ECB President Jean-Claude Trichet said the central bank''s programme of buying government bonds, inactive since March, was ongoing. Traders said they saw the ECB enter the market as Trichet spoke.

Trichet said the central bank would conduct a special six-month liquidity operation and keep providing unlimited short-term funds to banks at least until next January.

Many banks in Greece, Portugal and Ireland remain totally shut out of market funding and some Spanish and Italian lenders are also dependent on ECB funds. The European Commission meanwhile urged euro zone leaders to consider increasing the size of their financial rescue fund to prevent the bloc''s sovereign debt crisis from continuing to spread like wildfire.

"I... urge a rapid re-assessment of all elements related to the EFSF, and concomitantly the ESM, in order to ensure that they are equipped with the means for dealing with contagious risk," Commission President Jose Manuel Barroso said in letter to EU leaders.

EU paymaster Germany rebuffed the call in a swift response.
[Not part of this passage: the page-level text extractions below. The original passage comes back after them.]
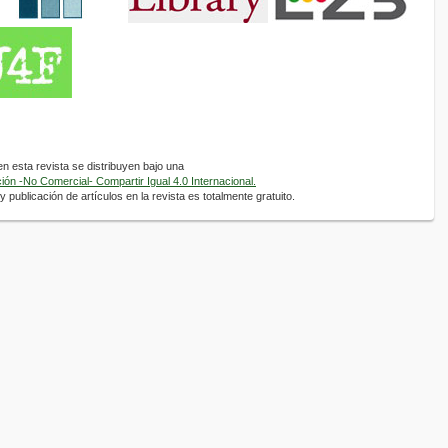
 esta revista se distribuyen bajo una
ón -No Comercial- Compartir Igual 4.0 Internacional.
 publicación de artículos en la revista es totalmente gratuito.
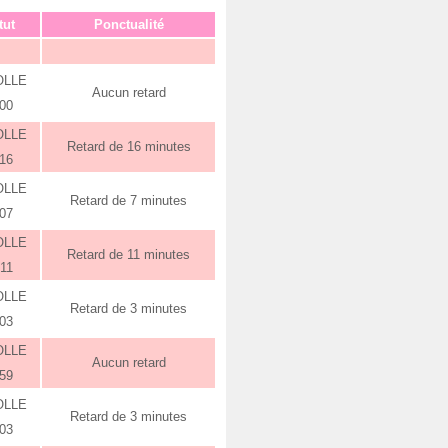
tut
Ponctualité
OLLE
Aucun retard
:00
OLLE
Retard de 16 minutes
:16
OLLE
Retard de 7 minutes
:07
OLLE
Retard de 11 minutes
:11
OLLE
Retard de 3 minutes
:03
OLLE
Aucun retard
:59
OLLE
Retard de 3 minutes
:03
A finance ministry spokesman said it was unclear how re-opening the debate about financial backstops so soon after last month''s emergency summit could help calm markets.

The European Financial Stability Facility, which has bailed out Ireland and Portugal and will run a planned second package for Greece, has a maximum capacity of 440 billion euros. It will be replaced in 2013 by a 500 billion euro permanent European Stability Mechanism.
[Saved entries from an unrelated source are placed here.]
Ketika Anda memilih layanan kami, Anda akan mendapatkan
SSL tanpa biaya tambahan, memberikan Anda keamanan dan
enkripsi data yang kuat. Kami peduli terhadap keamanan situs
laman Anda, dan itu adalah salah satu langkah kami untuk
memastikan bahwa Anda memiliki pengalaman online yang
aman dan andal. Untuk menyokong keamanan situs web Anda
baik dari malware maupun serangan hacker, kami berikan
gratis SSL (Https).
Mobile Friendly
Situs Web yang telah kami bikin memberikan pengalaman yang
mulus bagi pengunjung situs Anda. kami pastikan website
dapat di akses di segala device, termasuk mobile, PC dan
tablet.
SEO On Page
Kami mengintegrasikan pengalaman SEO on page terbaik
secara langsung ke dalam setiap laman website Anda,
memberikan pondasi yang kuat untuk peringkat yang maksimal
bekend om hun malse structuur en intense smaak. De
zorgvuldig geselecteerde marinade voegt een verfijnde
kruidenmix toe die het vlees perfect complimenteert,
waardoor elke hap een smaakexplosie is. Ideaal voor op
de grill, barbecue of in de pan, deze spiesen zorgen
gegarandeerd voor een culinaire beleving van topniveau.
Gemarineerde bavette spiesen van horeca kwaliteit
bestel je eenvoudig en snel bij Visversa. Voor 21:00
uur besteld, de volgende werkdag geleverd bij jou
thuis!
The 17 euro zone leaders left the size unchanged when they agreed on July 21 to widen the funds'' role to buying bonds in the secondary market and providing precautionary credit lines to states under pressure on credit markets.

Market analysts and economists say the EFSF would need to be at least doubled and perhaps trebled to pre-empt attacks on larger economies such as Italy and Spain.

Italian and Spanish bond yields fell from 14-year highs as markets anticipated possible ECB action. Spain sold 3.3 billion euros ($3.14 billion) in short-term bonds but had to pay a sharply higher borrowing cost.